#### Source material

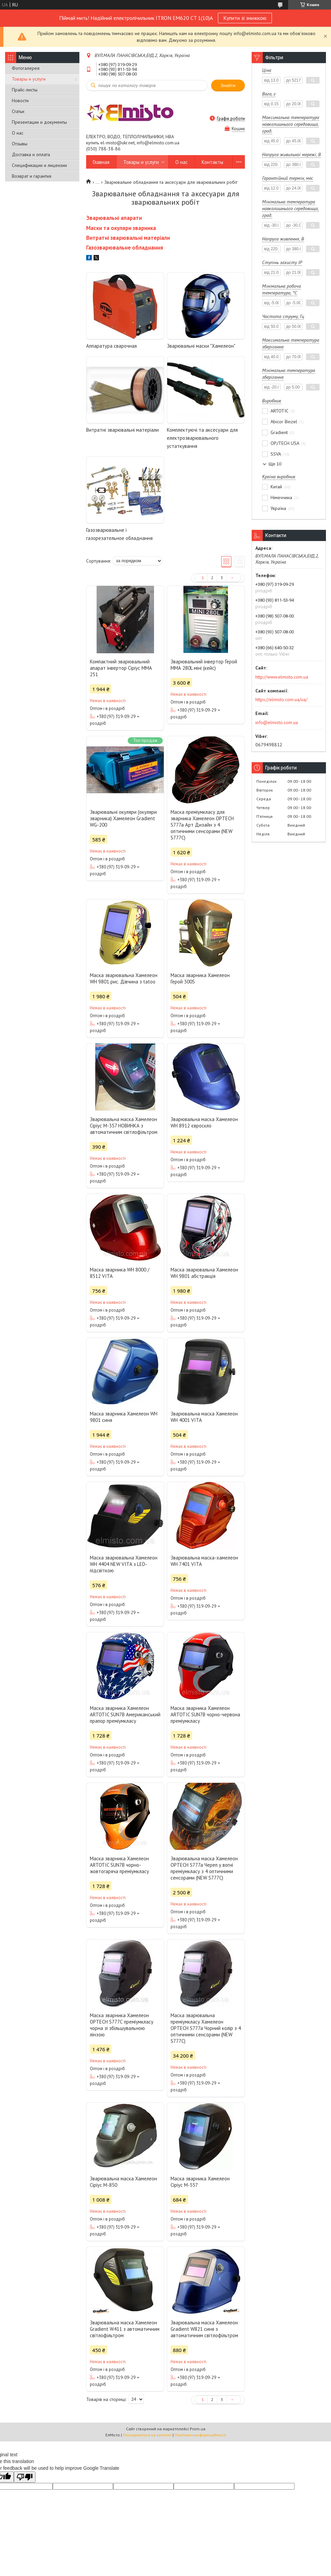  What do you see at coordinates (204, 1560) in the screenshot?
I see `Зварювальна маска-хамелеон WH 7401 VITA` at bounding box center [204, 1560].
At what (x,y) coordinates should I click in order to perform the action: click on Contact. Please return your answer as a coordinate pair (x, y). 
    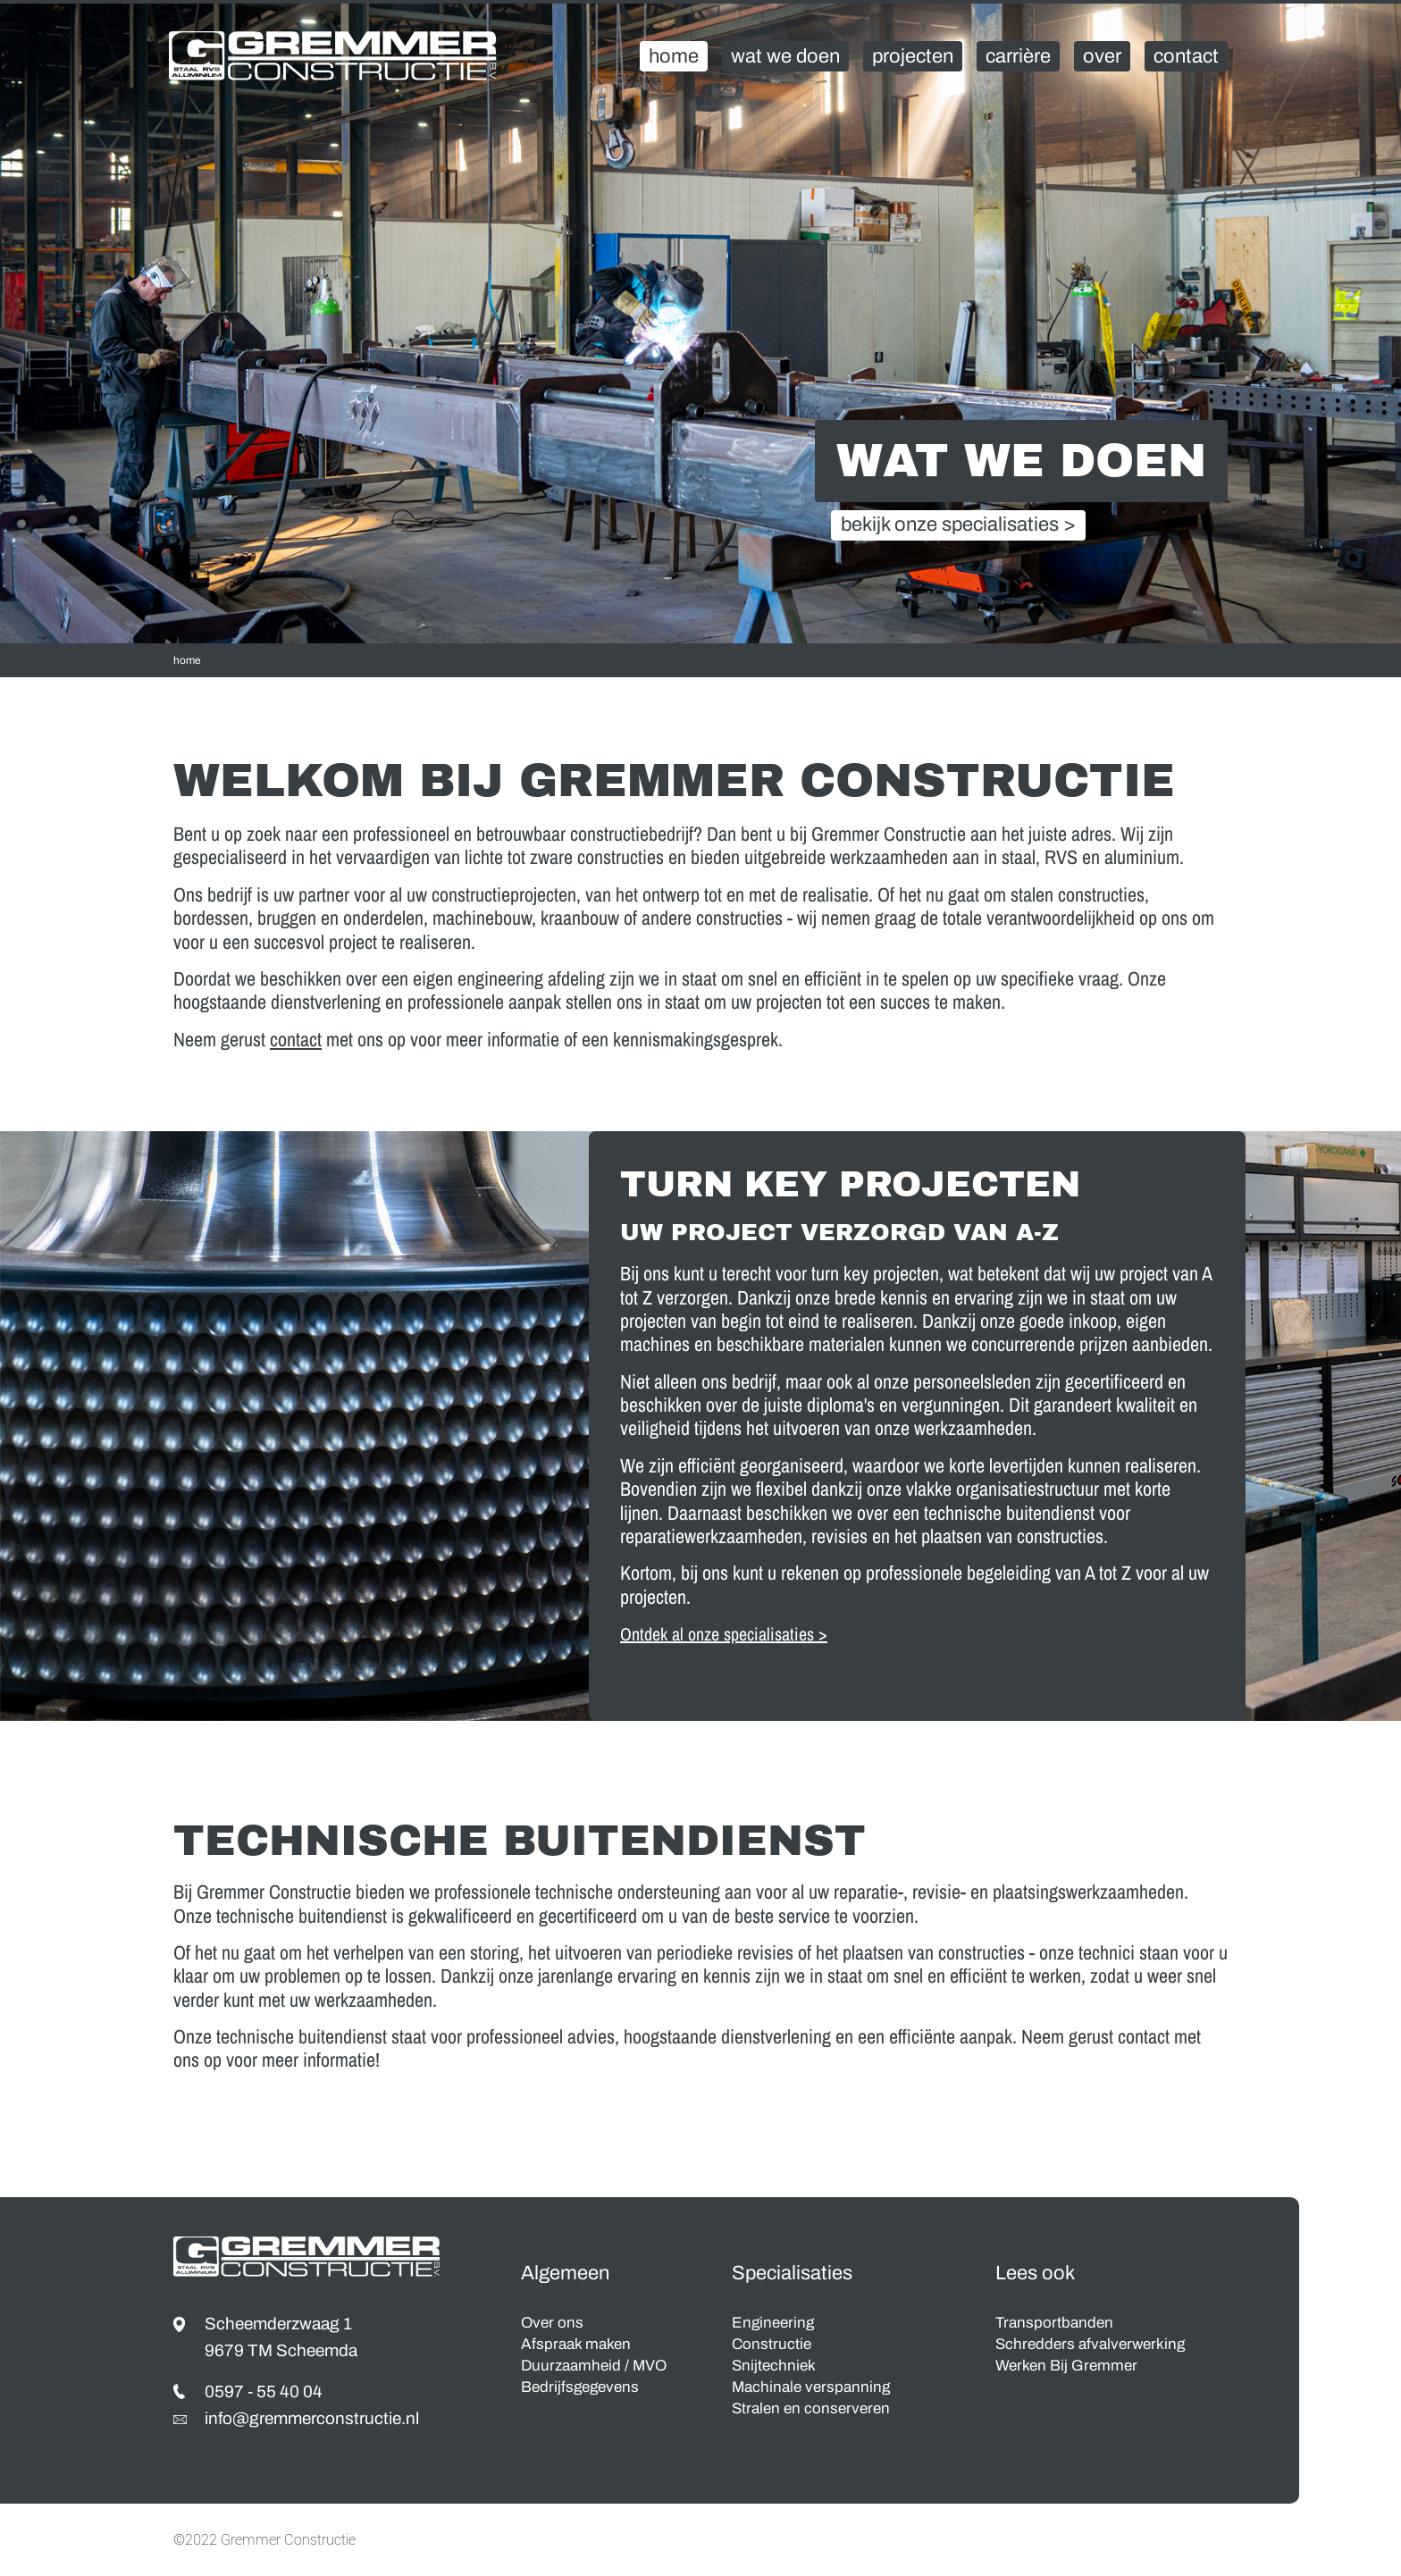
    Looking at the image, I should click on (1186, 56).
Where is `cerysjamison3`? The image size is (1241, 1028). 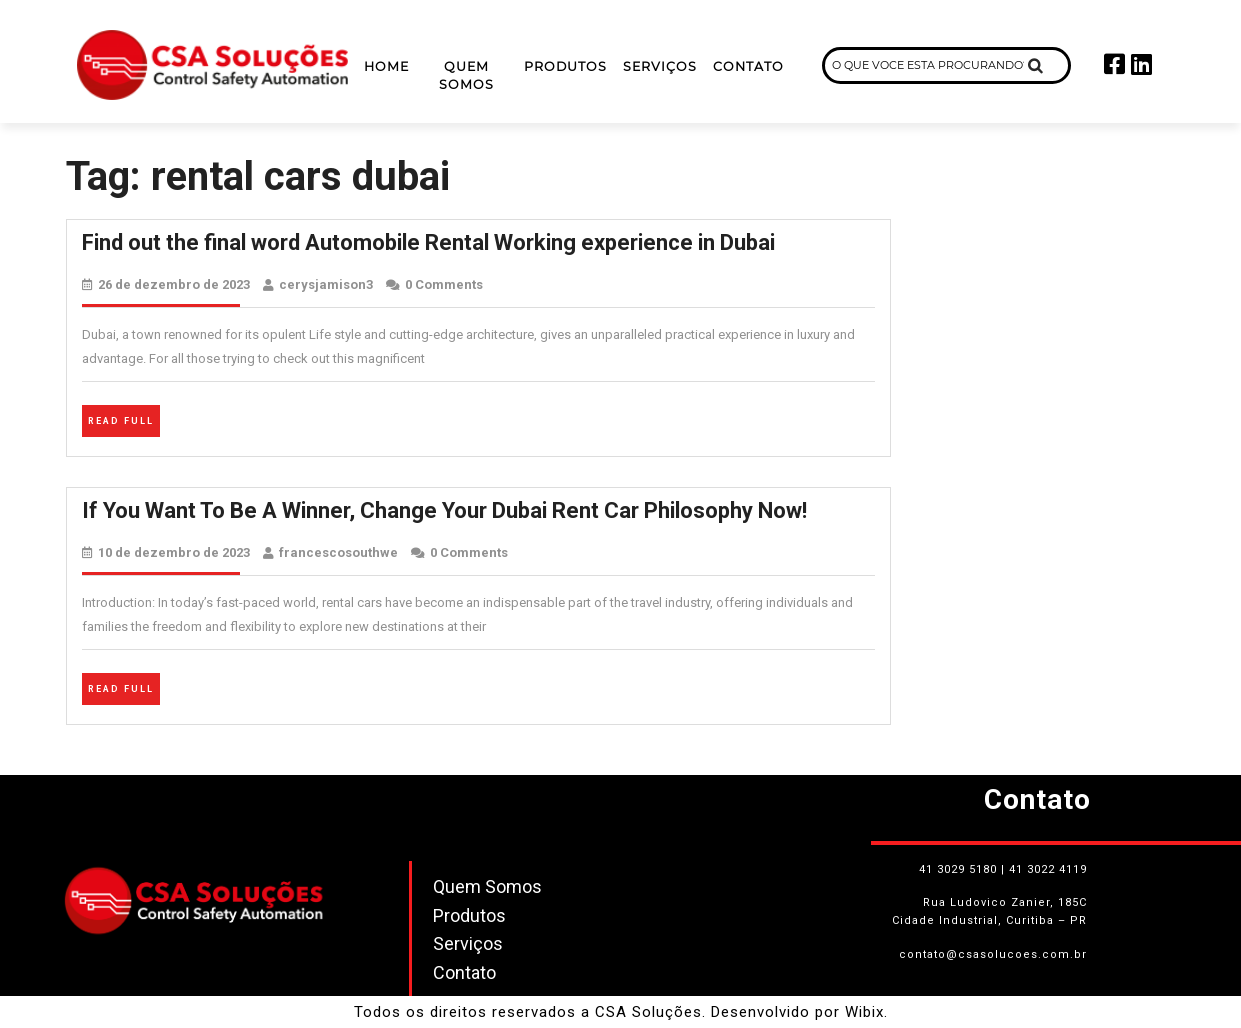
cerysjamison3 is located at coordinates (326, 284).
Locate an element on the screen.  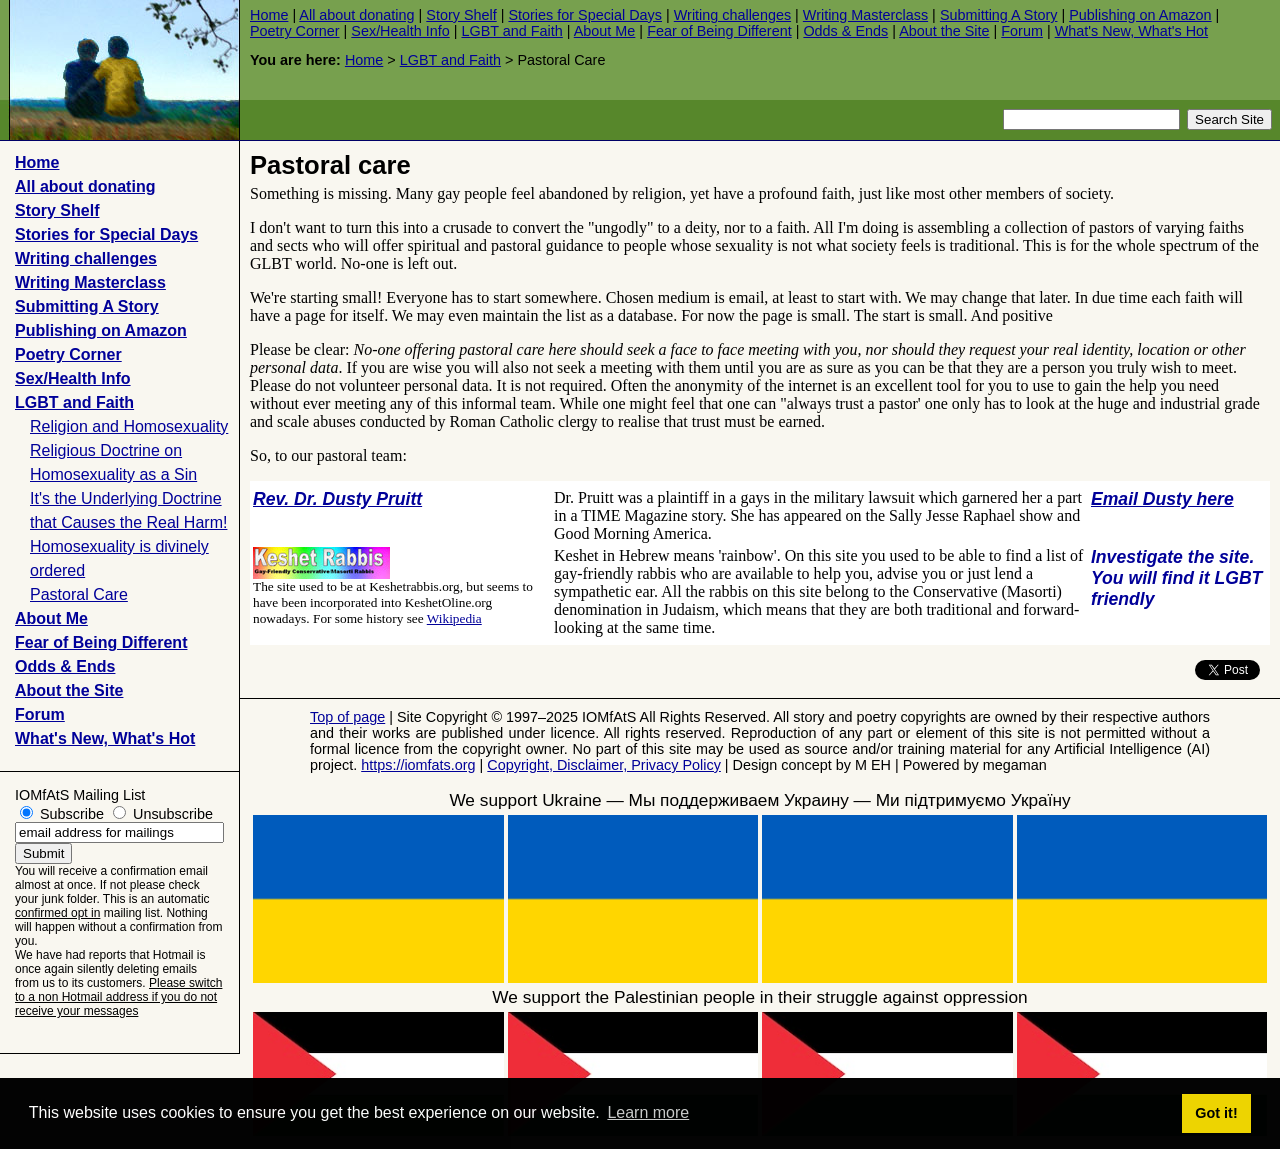
Email Dusty here is located at coordinates (1162, 499).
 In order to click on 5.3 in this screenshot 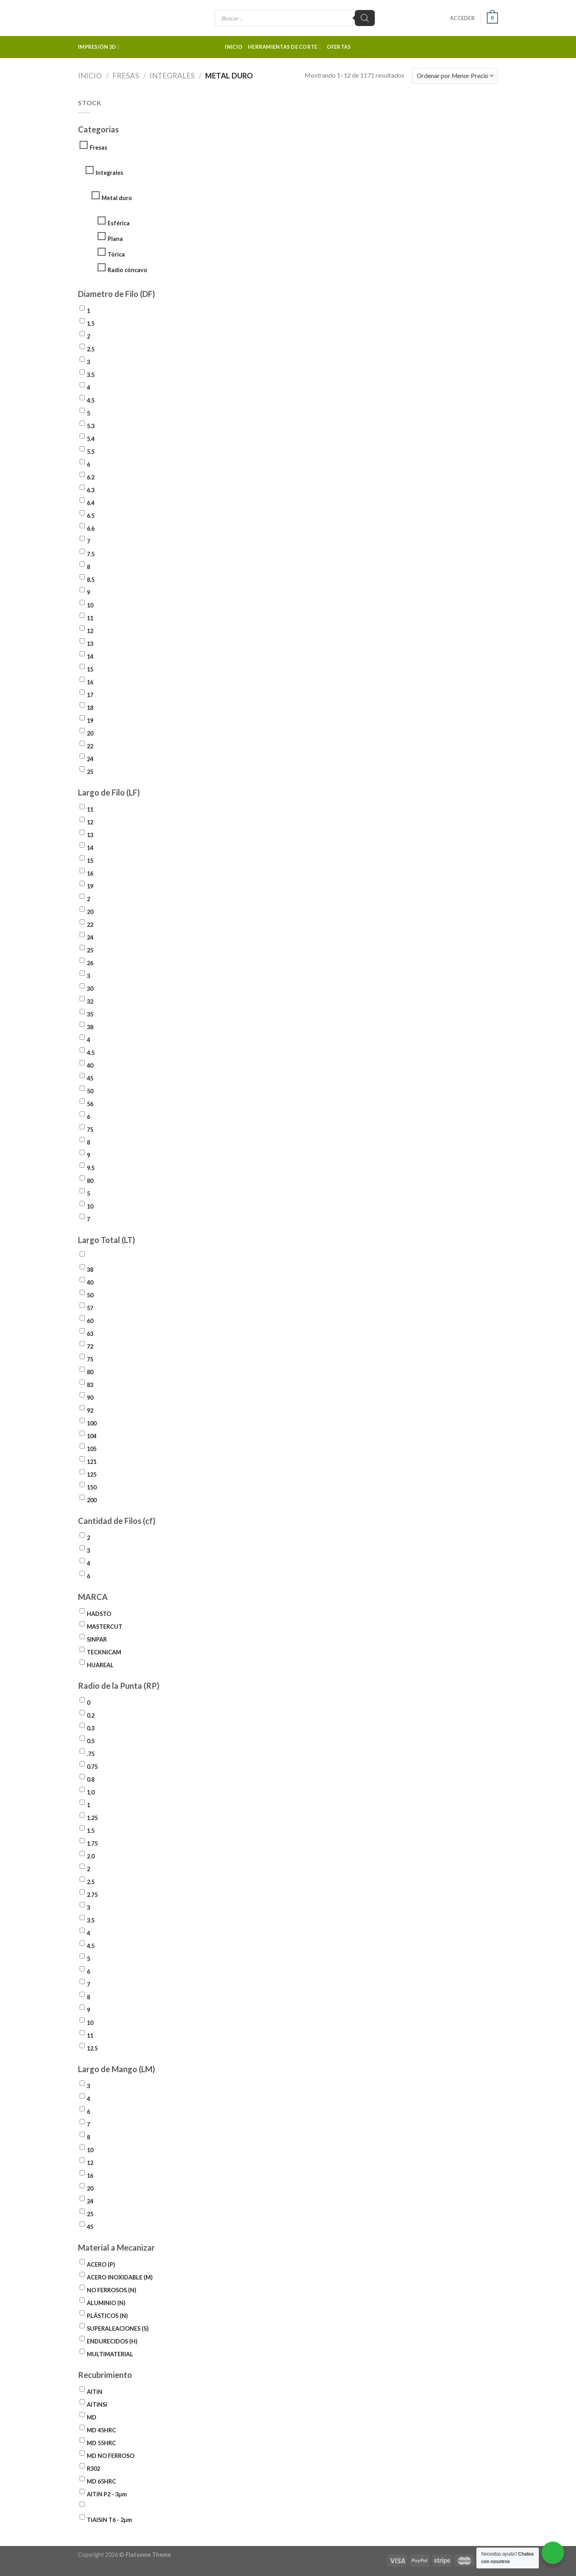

########

Task prompt: From the line that contains "At what (x,y)" to the final line of the entries, reproduce every line exactly, both ends included. Leave out all pictures.

Finished task:
At what (x,y) coordinates should I click in order to perform the action: click on Contact. Please return your answer as a coordinate pair (x, y). 
    Looking at the image, I should click on (1186, 56).
Where is `cerysjamison3`? The image size is (1241, 1028). 
cerysjamison3 is located at coordinates (326, 284).
Locate an element on the screen.  
Email Dusty here is located at coordinates (1162, 499).
 In order to click on 5.3 in this screenshot 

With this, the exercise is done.